While the oil and gas sector is an important consumer of industrial cybersecurity hardware, software and services, the report found that spending on cybersecurity has been curtailed by recent declines in oil prices and plunges in oil company revenues. This revenue loss may devalue production assets, and undermine business cases for security protection.
Though regulations and potential future legislation support investment in cybersecurity, and though oil and gas is a critical sector that should have secure cybersecurity infrastructures, many of its systems are poorly protected against cyber-threats and attacks. At best, Arbuckle reports oil and gas cybersecurity systems are secured with IT solutions that aren’t well adapted to SCADA and legacy control systems. Aging legacy control systems from diverse suppliers and the geographic dispersion of assets present challenges to operators for even routine measures such as installing software upgrades.

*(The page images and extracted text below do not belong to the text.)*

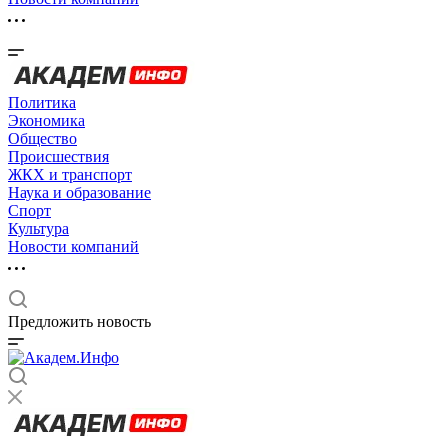
Политика
Экономика
Общество
Происшествия
ЖКХ и транспорт
Наука и образование
Спорт
Культура
Новости компаний
Предложить новость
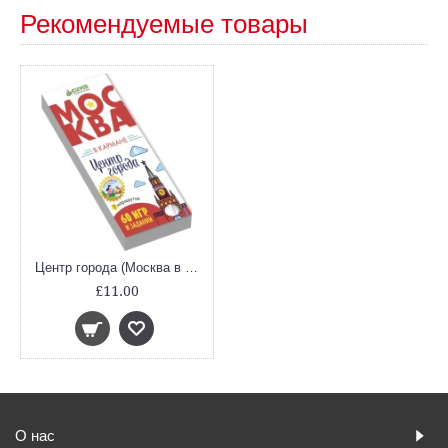
Рекомендуемые товары
Центр города (Москва в кармане, 60 игр и заданий)
£11.00
О нас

Meanwhile, industrial cybersecurity attacks are increasing the likelihood of serious intrusion and loss. Middle East oil producers were previously targeted, and they’re responding by securing assets under the guidance of legislation, including new laws covering critical infrastructure for Oman, United Arab Emirates (UAE), Qatar and Malaysia. Critical infrastructure includes assets in the oil and gas, power generation, water and wastewater, and petrochemical refining industries.